3. Use fewer of the core switch’s logical LAGs compared with the same number of unstacked access switches.
4. There are fewer switches to configure and manage.

After the dust from our hasty move had settled, we wanted a network with all of those features and the flexibility to refine things with time, but there were a few obstacles:

1. We didn’t have administrator passwords for most of the switches in our primary datacenter. From a tech debt perspective, this was like getting a loan, buying a new car, selling the car, taking the cash to the racetrack and betting it all on a horse named 100% Uptime. While the network was working in this state, it was preventing us from making improvements.
2. No cables were labeled anywhere. We had a color-coding system in place, which was a good start, but it wouldn’t give us the information we needed during the rehabilitation.
3. Some racks had dumb switches which couldn’t do RSTP, LAGs, or VLANS. That was a show-stopper since none of those protocols will work as expected if some switches don’t participate.

Rolling up our sleeves

We started by replacing the non-managed switches with managed units. Next we verified the cabling and bonding config for every server. Then the rack-by-rack rehab could begin.

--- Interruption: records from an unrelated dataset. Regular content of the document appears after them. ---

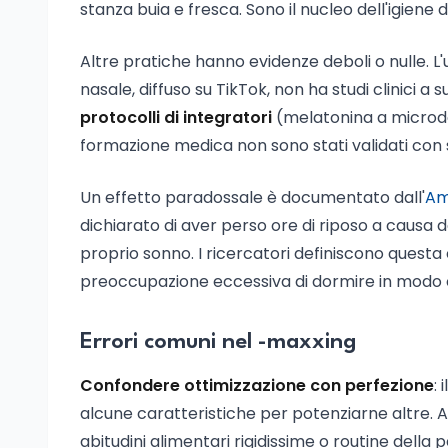
stanza buia e fresca. Sono il nucleo dell'igiene
Altre pratiche hanno evidenze deboli o nulle. L'
nasale, diffuso su TikTok, non ha studi clinici a
protocolli di integratori
(melatonina a microd
formazione medica non sono stati validati con s
Un effetto paradossale è documentato dall'
Am
dichiarato di aver perso ore di riposo a causa d
proprio sonno. I ricercatori definiscono quest
preoccupazione eccessiva di dormire in modo 
Errori comuni nel -maxxing
Confondere ottimizzazione con perfezione
:
alcune caratteristiche per potenziarne altre. 
abitudini alimentari rigidissime o routine della p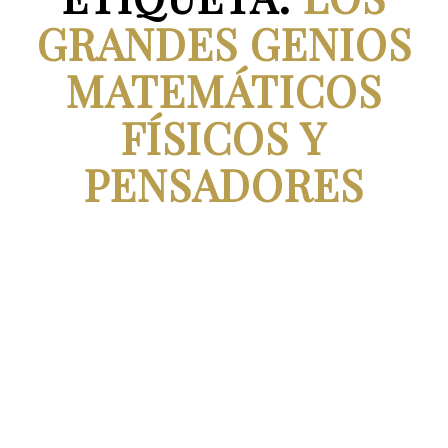
GRANDES GENIOS
MATEMÁTICOS
FÍSICOS Y
PENSADORES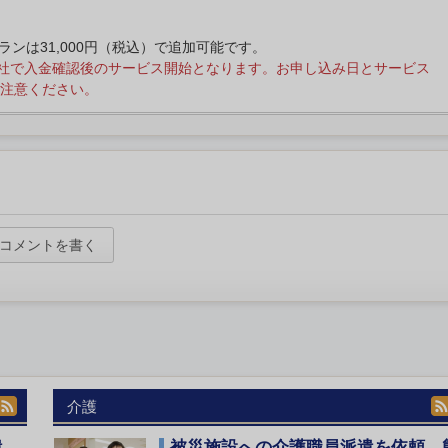
プランは31,000円（税込）で追加可能です。
社で入金確認後のサービス開始となります。お申し込み日とサービス
注意ください。
コメントを書く
介護
遣
被災施設への介護職員派遣を依頼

Because we were going to do maintenance which required reboots for both access switches, we had to get each server connected to a temporary switch.

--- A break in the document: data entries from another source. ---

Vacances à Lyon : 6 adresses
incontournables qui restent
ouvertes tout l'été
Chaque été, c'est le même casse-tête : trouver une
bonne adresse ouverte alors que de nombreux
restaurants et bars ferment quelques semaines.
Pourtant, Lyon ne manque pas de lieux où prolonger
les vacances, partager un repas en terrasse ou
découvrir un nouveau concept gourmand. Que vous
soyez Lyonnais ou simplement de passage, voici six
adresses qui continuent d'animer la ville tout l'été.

Can you spot the temporary switch?

Once the secondary access switch was empty we could unplug the primary bond connections from the primary access switch. Then we could get down to the switch maintenance:

1. Reset to factory defaults (default admin password, bingo!)
2. Upgrade the firmware.
3. Connect the access switches together (stacked config)
4. Load the switch configs containing the LAG, VLAN, etc.
5. Label the “special” ports such as those carrying LAG and VLAN traffic.
6. Label and cable the LAG cables connecting the access switches to the core switches.
7. Test connectivity and then connect all of the servers to their new access switch!

Nicely labeled LAG cables

Betty Ford Would Be Proud

Rehabilitating each rack in each datacenter was a lot of work, but it was also rewarding. Today we have a faster and more manageable network — and we’re not done yet! After the holiday season, we’re planning on rolling out all new networking gear with faster port speeds to drive down site load time and give us more operational flexibility. We’re also working on rolling out Link Layer Discovery Protocol (LLDP) so that we can reduce the need to spend time labeling and re-labeling cables. We’re imagining a Raspberry Pi in each rack which displays port, hostname, and NIC information then updates when devices move. It should be easy to use and reliable, and we’ll be sure to post about it if and when it goes from big idea to P-Touch killer.